CS IT

MORE COMPANIES IN CZECHIA ARE PUSHING FOR THE EURO

4. 3. 2025

In recent years, the number of managers in the Czechia who are in favour of adopting the euro has continued to grow. The adoption of the single European currency is seen as a strategy to strengthen the economic stability of companies by reducing operating costs, in particular those related to exchange rate fluctuations and economic uncertainties resulting from the use of the Czech crown. Although many companies support the adoption of the euro, the Czech authorities are divided on the timing, with some calling for a strengthening of public finances before taking a decision.
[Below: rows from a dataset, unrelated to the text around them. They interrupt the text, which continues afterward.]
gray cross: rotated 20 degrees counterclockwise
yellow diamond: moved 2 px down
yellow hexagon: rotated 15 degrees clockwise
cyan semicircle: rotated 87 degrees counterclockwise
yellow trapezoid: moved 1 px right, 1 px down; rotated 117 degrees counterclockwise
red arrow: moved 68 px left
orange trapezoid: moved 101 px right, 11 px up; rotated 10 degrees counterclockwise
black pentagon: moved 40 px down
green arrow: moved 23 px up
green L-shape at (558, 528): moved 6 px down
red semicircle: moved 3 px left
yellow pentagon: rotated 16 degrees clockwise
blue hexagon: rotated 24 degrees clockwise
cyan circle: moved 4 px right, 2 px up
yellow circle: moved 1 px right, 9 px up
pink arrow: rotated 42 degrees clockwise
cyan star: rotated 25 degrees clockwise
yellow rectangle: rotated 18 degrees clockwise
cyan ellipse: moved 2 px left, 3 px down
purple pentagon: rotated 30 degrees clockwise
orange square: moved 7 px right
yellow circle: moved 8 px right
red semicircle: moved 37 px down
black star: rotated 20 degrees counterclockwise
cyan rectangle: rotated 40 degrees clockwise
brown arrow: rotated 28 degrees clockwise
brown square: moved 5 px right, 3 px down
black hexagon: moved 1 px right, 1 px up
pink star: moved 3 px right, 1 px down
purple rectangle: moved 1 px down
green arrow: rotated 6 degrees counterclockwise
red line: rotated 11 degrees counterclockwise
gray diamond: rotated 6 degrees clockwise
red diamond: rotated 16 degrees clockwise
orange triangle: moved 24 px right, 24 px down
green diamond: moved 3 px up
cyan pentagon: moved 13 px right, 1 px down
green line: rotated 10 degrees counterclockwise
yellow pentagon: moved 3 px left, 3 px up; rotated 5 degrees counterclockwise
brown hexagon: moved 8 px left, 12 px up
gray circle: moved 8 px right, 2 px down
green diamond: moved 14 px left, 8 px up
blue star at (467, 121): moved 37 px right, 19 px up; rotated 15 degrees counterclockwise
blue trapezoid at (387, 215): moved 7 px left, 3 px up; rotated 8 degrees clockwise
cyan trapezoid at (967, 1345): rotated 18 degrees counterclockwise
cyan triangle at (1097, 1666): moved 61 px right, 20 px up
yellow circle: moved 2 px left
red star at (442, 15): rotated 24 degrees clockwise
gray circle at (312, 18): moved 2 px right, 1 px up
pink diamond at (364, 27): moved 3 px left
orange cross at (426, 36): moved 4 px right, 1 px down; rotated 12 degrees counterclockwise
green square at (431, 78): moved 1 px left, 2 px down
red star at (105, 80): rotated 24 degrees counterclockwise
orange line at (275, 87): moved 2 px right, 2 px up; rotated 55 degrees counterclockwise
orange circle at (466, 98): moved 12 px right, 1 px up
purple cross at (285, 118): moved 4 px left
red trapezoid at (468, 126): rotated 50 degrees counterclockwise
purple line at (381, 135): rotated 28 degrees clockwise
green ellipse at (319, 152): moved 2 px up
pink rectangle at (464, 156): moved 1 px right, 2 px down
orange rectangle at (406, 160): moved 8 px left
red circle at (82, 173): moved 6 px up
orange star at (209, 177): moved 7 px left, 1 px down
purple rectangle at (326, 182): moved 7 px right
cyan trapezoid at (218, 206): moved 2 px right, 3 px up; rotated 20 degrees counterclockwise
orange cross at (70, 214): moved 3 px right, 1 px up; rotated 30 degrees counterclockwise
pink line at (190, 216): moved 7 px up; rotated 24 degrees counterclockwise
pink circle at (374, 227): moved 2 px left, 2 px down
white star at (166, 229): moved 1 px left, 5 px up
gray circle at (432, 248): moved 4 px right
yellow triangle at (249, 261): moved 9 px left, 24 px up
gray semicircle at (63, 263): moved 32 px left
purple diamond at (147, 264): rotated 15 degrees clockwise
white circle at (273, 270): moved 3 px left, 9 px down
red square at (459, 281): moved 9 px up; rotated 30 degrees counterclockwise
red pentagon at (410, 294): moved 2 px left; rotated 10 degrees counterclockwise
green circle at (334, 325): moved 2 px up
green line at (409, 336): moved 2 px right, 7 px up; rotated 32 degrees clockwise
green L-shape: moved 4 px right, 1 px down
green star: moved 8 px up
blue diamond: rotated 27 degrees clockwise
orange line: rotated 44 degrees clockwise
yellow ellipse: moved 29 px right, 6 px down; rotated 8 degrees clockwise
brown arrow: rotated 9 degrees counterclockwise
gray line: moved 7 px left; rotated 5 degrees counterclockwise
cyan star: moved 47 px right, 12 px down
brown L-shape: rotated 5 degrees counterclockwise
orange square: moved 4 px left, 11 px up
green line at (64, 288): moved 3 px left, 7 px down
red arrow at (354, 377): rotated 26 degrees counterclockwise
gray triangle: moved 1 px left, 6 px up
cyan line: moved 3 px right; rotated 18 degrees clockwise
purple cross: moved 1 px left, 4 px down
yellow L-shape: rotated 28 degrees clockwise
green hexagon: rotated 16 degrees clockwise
This context raises questions about how the Czechia can meet the necessary criteria to enter the euro area, establishing a balance between its domestic economic policies and European needs.

 

Why is the euro so well supported?

The choice to remain in the Czech crown resulted in high volatility, increasing the difficulty of planning medium- to long-term projects and leading to high exchange rate costs, without taking into account the risk of fluctuations in the latter.

The adoption of the common currency of the European Union would also promote a greater economic stability of prices, which would be in line with those of the European area, the elimination of natural barriers arising from a exchange rate that impose themselves in the import and export processes of countries.

 

The Czech authorities propose conflicting solutions

Prime Minister Petr Fiala said last year that the country would have to strengthen its public finances before it could consider adopting the euro as its official currency: This was confirmed in the words of Finance Minister Zbyněk Stanjura, who confirmed that any decision on the euro should be based purely on policy choices based on public sector support.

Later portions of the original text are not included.